And if I still have a job (I didn't expect Annapurna to take more than my sabbatical time), I look forward to dissecting some of the other cool technology I've seen up here. The British joint military expedition have heart rate/blood O2 sat chips implanted in their chests, an ARM powered quad-copter they've used to film the route above 7000m and more weather forecasting technology and tracking systems than I've ever seen on a mountain before. And be warned, we're past my 1 month absence threshold required before hugging co-workers and I miss you all. Even you Brits that hate hugs.

I have now summited Everest, K2 and Annapurna, 3 of the deadliest, most written about mountains in the world, each on my first try. I'm not sure that has been done. I owe so much to the teams that helped me climb each. I'm still an amateur here, a mountain tourist but I understand the wisdom, experience and morale those teams shared to contribute to all of our success. If you'll allow some chest-puffery; I'm the 17th American to summit K2 and the 5th (6th or 7th?) to summit Annapurna but I know I have a lot to learn and look forward to the chance to climb with friends and the greatest climbing masters of our time. So, thanks to my brilliant friends that taught me the best climbers have the wisdom to recognize when to turn around. The connections we form while climbing and traveling together makes us family. The support I get from all of you in 160 character chunks (and occasional photos of my niece learning to walk) fill me with more joy and gratitude than I could ever express. The months spent in tents, on glaciers without modern conveniences is a welcome reboot of perspective and privilege. Well, except for the riding around in helicopters part. I may not have a shower, microwave, full internet, clothes washer or even a toilet but I have 360° cameras and satellite beacons and GPS watches and a tiny solar panel to keep it all alive, record and share the journey. I look forward to sharing more when I get home in a week or two. Thank you for indulging this silliness and watching my "what I did for my summer vacation" videos. I miss and love you all.

Friday, May 6, 2016

Annapurna I summit!

I walked down from Camp1 and on to a helicopter to Pokhara two days ago. On May 1st, 2016, we stood on the summit of one of the most challenging (statistically deadliest) peaks in the world, Annapurna I (8091m). An accomplishment about 200 people can claim and, I think, fewer than 8 Americans can. As with K2, it hasn’t sunken in. I’m not sure that it will any time soon. I appreciate the outpouring of love and support from friends, colleagues and family. I’m not sure it is deserved since we voluntarily subject ourselves to this struggle and the rewards of perspective from traveling to this place, this culture, this physical challenge are wholly gratifying. It is lovely to hear from you all though; the climbers I look up to, my family and friends that lit this passion, my coworkers that are covering my butt while I’m out and designing the gadgets that make this journey both safe and share-able. I stand on the shoulders of your support.

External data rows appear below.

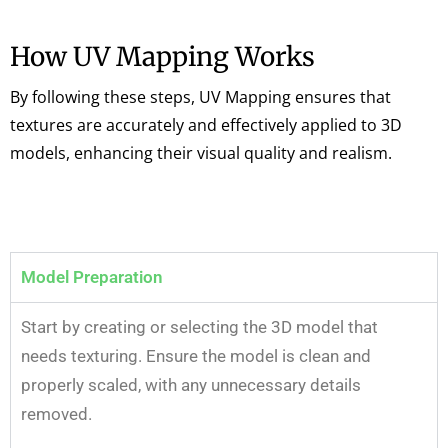
How UV Mapping Works
By following these steps, UV Mapping ensures that
textures are accurately and effectively applied to 3D
models, enhancing their visual quality and realism.
Model Preparation
Start by creating or selecting the 3D model that
needs texturing. Ensure the model is clean and
properly scaled, with any unnecessary details
removed.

On this summit push, we expected the winds and snow to be low on May 1st so we left base camp on April 27th and took a day to get to each camp on the way up. The first two camps, as you know, are pretty easy to get to and relatively safe though lots of folks had to excavate tents from over a meter of snow at C2. The journey to C3 was, again, full of blue, nearly vertical ice and quite strenuous. The serac above the gully was relatively quiet though we hear it nearly got two Russians on their way out. What I wasn’t aware of was how, equally, tough the trip up to C4 would be on April 30th. Some teams used a lower camp 4 that still had some overhanging ice climbing to get to but in order to shorten our summit day, we opted to use an upper camp 4 around 7200m. After about 6 hours of climbing above C3, I strolled in to our C4 fresh and ready to tackle the mountain. And by strolled, I mean, hobbled, gasping and wheezing about 4-5 breaths for every step I took until I finally got to our tent site. We spent about 8 hours there warming up, making water and resting. I think I drifted off for about an hour before we woke up at 9pm for a 10pm push.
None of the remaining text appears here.